» **THE TASK**
Everything from the line that has "Point out right lung upper lobe." to the last line of the listing must be repeated exactly, and nothing more; omit the pictures.

[Start of section]

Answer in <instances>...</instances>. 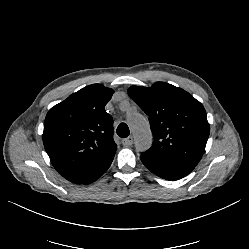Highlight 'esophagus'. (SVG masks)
<instances>
[{"instance_id":"esophagus-1","label":"esophagus","mask_w":249,"mask_h":249,"mask_svg":"<svg viewBox=\"0 0 249 249\" xmlns=\"http://www.w3.org/2000/svg\"><path fill=\"white\" fill-rule=\"evenodd\" d=\"M122 144L124 146H130L133 144V138L132 137H127L125 139L122 140Z\"/></svg>"}]
</instances>
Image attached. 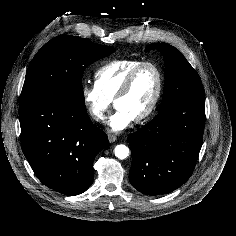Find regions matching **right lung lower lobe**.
<instances>
[{
	"label": "right lung lower lobe",
	"mask_w": 236,
	"mask_h": 236,
	"mask_svg": "<svg viewBox=\"0 0 236 236\" xmlns=\"http://www.w3.org/2000/svg\"><path fill=\"white\" fill-rule=\"evenodd\" d=\"M21 148L38 179L74 196L93 181V161L107 145L106 133L91 122L85 105L52 96L20 102Z\"/></svg>",
	"instance_id": "98d812e1"
}]
</instances>
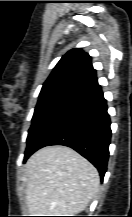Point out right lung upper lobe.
<instances>
[{
  "label": "right lung upper lobe",
  "instance_id": "1",
  "mask_svg": "<svg viewBox=\"0 0 132 217\" xmlns=\"http://www.w3.org/2000/svg\"><path fill=\"white\" fill-rule=\"evenodd\" d=\"M100 88L91 57L80 48L67 52L43 84L40 94L67 92L77 97Z\"/></svg>",
  "mask_w": 132,
  "mask_h": 217
}]
</instances>
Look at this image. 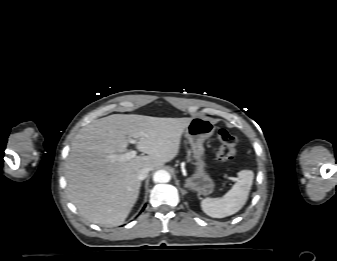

[End of section]

» **ANSWER SECTION**
Point out right lung upper lobe.
<instances>
[{
  "label": "right lung upper lobe",
  "instance_id": "1",
  "mask_svg": "<svg viewBox=\"0 0 132 217\" xmlns=\"http://www.w3.org/2000/svg\"><path fill=\"white\" fill-rule=\"evenodd\" d=\"M100 88L91 57L80 48L67 52L43 84L40 94L67 92L77 97Z\"/></svg>",
  "mask_w": 132,
  "mask_h": 217
}]
</instances>
Look at this image. 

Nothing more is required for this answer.